Robert laughed. “Did you say
spiders
?”

“It’s not funny.”

“Karina, don’t take this personally, but you’re a ghost. Spiders should be afraid of
you
!”

“There’s a lot of them, Robert. Tillinghast knows I’ve got arachnophobia, so he keeps a bunch of them waiting behind that door.”

“Then you just need to stand up to them,” Robert told her. “The best way to face your fear is to deal with it head-on. Do you remember giving me that advice?”

“I do,” Karina said, “but it was a lot easier to say it than to mean it.”

The attic was quiet as they contemplated their choices. It was Glenn who finally broke the silence.

“We can wait here for Goyle, or we can stomp on a few creepy-crawlies.” He placed his size-twelve boots on the table. “And I’ve got really big feet.”

SEVENTEEN

Glenn found an old hammer in the corner of the attic and quickly went to work. The nails squealed as he pried them from the wooden planks, as if to warn him he was making a terrible mistake. The first board clattered to the floor, then the second. Glenn was halfway finished with the third when he stopped to ask a question.

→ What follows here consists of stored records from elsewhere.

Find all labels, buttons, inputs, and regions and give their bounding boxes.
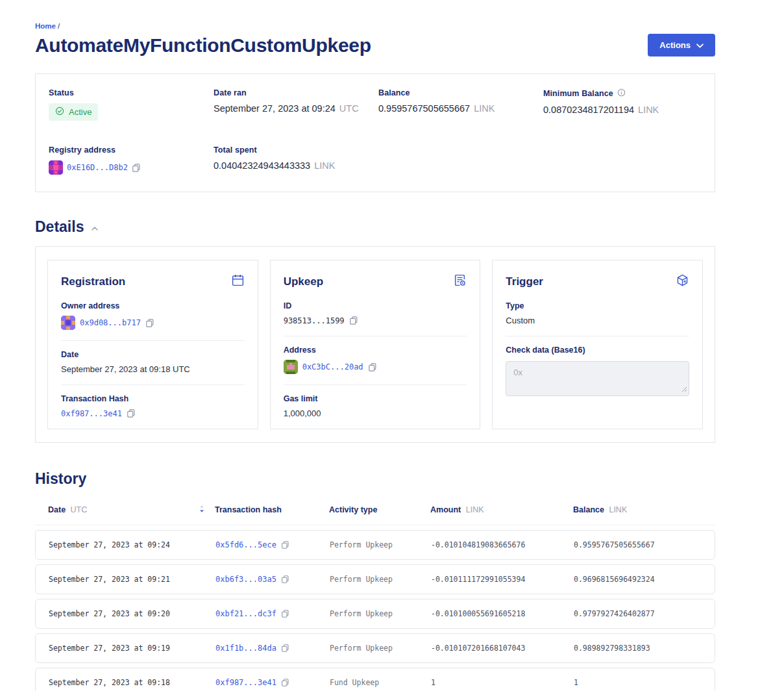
- owner-address-section: Owner address 0x9d08...b717: [61, 292, 245, 340]
- row-activity: Perform Upkeep: [330, 575, 431, 584]
- row-amount: -0.010107201668107043: [431, 644, 574, 653]
- balance-column-unit: LINK: [609, 505, 627, 514]
- upkeep-id-label: ID: [284, 301, 467, 310]
- copy-icon[interactable]: [349, 316, 358, 325]
- check-circle-icon: [55, 107, 64, 118]
- date-column-unit: UTC: [71, 505, 88, 514]
- sort-icon[interactable]: [199, 505, 204, 515]
- history-heading: History: [35, 470, 715, 488]
- column-header-tx: Transaction hash: [215, 505, 329, 514]
- chevron-down-icon: [696, 40, 704, 50]
- history-heading-label: History: [35, 470, 86, 488]
- actions-button-label: Actions: [659, 40, 691, 50]
- registration-card-title: Registration: [61, 275, 125, 288]
- row-activity: Perform Upkeep: [330, 609, 431, 618]
- trigger-type-value: Custom: [506, 316, 535, 325]
- info-icon[interactable]: [617, 88, 626, 99]
- balance-field: Balance 0.9595767505655667 LINK: [378, 88, 543, 121]
- column-header-activity: Activity type: [329, 505, 430, 514]
- table-row: September 27, 2023 at 09:20 0xbf21...dc3…: [35, 599, 715, 629]
- breadcrumb-separator: /: [58, 22, 60, 30]
- gas-limit-section: Gas limit 1,000,000: [284, 384, 467, 429]
- row-activity: Fund Upkeep: [330, 678, 431, 687]
- status-label: Status: [49, 88, 214, 97]
- date-ran-field: Date ran September 27, 2023 at 09:24 UTC: [214, 88, 378, 121]
- row-date: September 27, 2023 at 09:24: [36, 540, 215, 549]
- breadcrumb-home-link[interactable]: Home: [35, 22, 56, 30]
- row-date: September 27, 2023 at 09:20: [36, 609, 215, 618]
- row-tx-link[interactable]: 0xb6f3...03a5: [215, 575, 276, 584]
- column-header-balance: Balance LINK: [573, 505, 715, 514]
- owner-identicon: [61, 316, 75, 330]
- trigger-card-title: Trigger: [506, 275, 543, 288]
- row-tx-link[interactable]: 0xbf21...dc3f: [215, 609, 276, 618]
- row-activity: Perform Upkeep: [330, 644, 431, 653]
- status-badge: Active: [49, 103, 98, 121]
- table-row: September 27, 2023 at 09:19 0x1f1b...84d…: [35, 633, 715, 663]
- copy-icon[interactable]: [281, 575, 289, 584]
- gas-limit-value: 1,000,000: [284, 408, 321, 418]
- registry-address-link[interactable]: 0xE16D...D8b2: [67, 163, 128, 172]
- total-spent-unit: LINK: [314, 160, 335, 171]
- copy-icon[interactable]: [368, 362, 377, 372]
- copy-icon[interactable]: [281, 540, 289, 549]
- details-collapse-chevron-up-icon[interactable]: [90, 225, 99, 232]
- upkeep-id-section: ID 938513...1599: [284, 292, 467, 336]
- copy-icon[interactable]: [127, 408, 136, 418]
- balance-label: Balance: [378, 88, 543, 97]
- row-tx-link[interactable]: 0x1f1b...84da: [215, 644, 276, 653]
- page-title: AutomateMyFunctionCustomUpkeep: [35, 34, 371, 57]
- upkeep-address-section: Address 0xC3bC...20ad: [284, 336, 467, 384]
- trigger-type-label: Type: [506, 301, 689, 310]
- summary-card: Status Active Date ran September 27, 202…: [35, 73, 715, 192]
- trigger-type-section: Type Custom: [506, 292, 689, 336]
- breadcrumb: Home/: [35, 22, 715, 30]
- transaction-hash-link[interactable]: 0xf987...3e41: [61, 409, 122, 418]
- row-amount: -0.010111172991055394: [431, 575, 574, 584]
- table-row: September 27, 2023 at 09:24 0x5fd6...5ec…: [35, 530, 715, 560]
- owner-address-label: Owner address: [61, 301, 245, 310]
- registration-date-value: September 27, 2023 at 09:18 UTC: [61, 364, 190, 374]
- min-balance-unit: LINK: [638, 105, 659, 115]
- min-balance-field: Minimum Balance 0.0870234817201194 LINK: [543, 88, 715, 121]
- status-badge-label: Active: [69, 107, 92, 117]
- transaction-hash-section: Transaction Hash 0xf987...3e41: [61, 384, 245, 429]
- document-gear-icon: [453, 273, 467, 290]
- upkeep-card: Upkeep ID 938513...1599 Address: [270, 260, 481, 429]
- copy-icon[interactable]: [281, 678, 289, 687]
- history-table-header: Date UTC Transaction hash Activity type …: [35, 505, 715, 525]
- copy-icon[interactable]: [145, 318, 154, 328]
- upkeep-address-link[interactable]: 0xC3bC...20ad: [302, 362, 363, 371]
- check-data-section: Check data (Base16): [506, 336, 689, 409]
- registry-address-field: Registry address 0xE16D...D8b2: [49, 145, 214, 175]
- transaction-hash-label: Transaction Hash: [61, 394, 245, 403]
- date-ran-label: Date ran: [214, 88, 378, 97]
- registration-date-label: Date: [61, 350, 245, 359]
- column-header-date[interactable]: Date UTC: [35, 505, 215, 515]
- check-data-label: Check data (Base16): [506, 346, 689, 355]
- balance-value: 0.9595767505655667: [378, 103, 470, 114]
- registration-date-section: Date September 27, 2023 at 09:18 UTC: [61, 340, 245, 384]
- row-tx-link[interactable]: 0x5fd6...5ece: [215, 540, 276, 549]
- check-data-textarea[interactable]: [506, 361, 689, 396]
- row-activity: Perform Upkeep: [330, 540, 431, 549]
- total-spent-value: 0.04042324943443333: [214, 160, 310, 171]
- details-heading-label: Details: [35, 218, 84, 236]
- row-date: September 27, 2023 at 09:21: [36, 575, 215, 584]
- owner-address-link[interactable]: 0x9d08...b717: [80, 318, 141, 327]
- row-amount: -0.010104819083665676: [431, 540, 574, 549]
- actions-button[interactable]: Actions: [648, 34, 715, 57]
- registry-identicon: [49, 160, 63, 175]
- row-balance: 0.9696815696492324: [574, 575, 715, 584]
- copy-icon[interactable]: [132, 163, 141, 173]
- details-panel: Registration Owner address 0x9d08...b717: [35, 246, 715, 443]
- page-container: Home/ AutomateMyFunctionCustomUpkeep Act…: [35, 22, 715, 691]
- balance-column-label: Balance: [573, 505, 604, 514]
- date-column-label: Date: [48, 505, 66, 514]
- cube-icon: [676, 273, 689, 290]
- date-ran-unit: UTC: [339, 103, 359, 114]
- gas-limit-label: Gas limit: [284, 394, 467, 403]
- row-tx-link[interactable]: 0xf987...3e41: [215, 678, 276, 687]
- copy-icon[interactable]: [281, 644, 289, 653]
- copy-icon[interactable]: [281, 609, 289, 618]
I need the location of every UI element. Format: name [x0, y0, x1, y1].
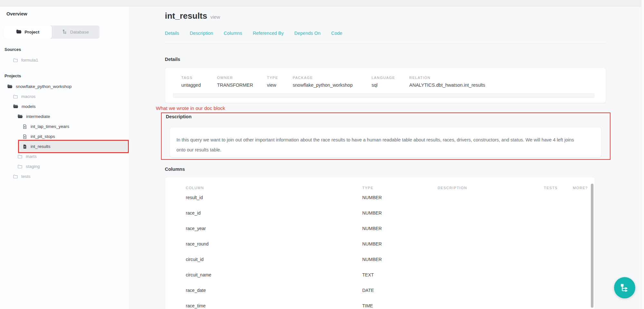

“These gates,” he said, “what do they look like?”

“Picture a vortex floating in the air,” Karina said. “Black water flushing down a black toilet. You just dive right in.”

“What if the monsters follow us through?”

“Tillinghast has strict rules against that,” Karina explained. “No one’s allowed in your dimension unless they’re properly disguised. Anyone revealing their true form is punished by death.”

“We can talk more later,” Robert said. “Let’s get out of here before Azaroth returns.”

Glenn wrenched the last board off the door.

“All right, everybody ready?”

Robert twisted the handle and pulled. The door opened inward with a loud squeal. Huge swaths of gray cobwebs clung to the back of the door. Robert aimed his flashlight into the darkness.

Ahead of them, a narrow stairwell descended into the darkness; it appeared to be cocooned in a tunnel of fine white silk. Robert placed his foot on the first step, testing the web.

“Is it sticky?” Glenn asked.

“No, it’s fine,” Robert said. “Come on.”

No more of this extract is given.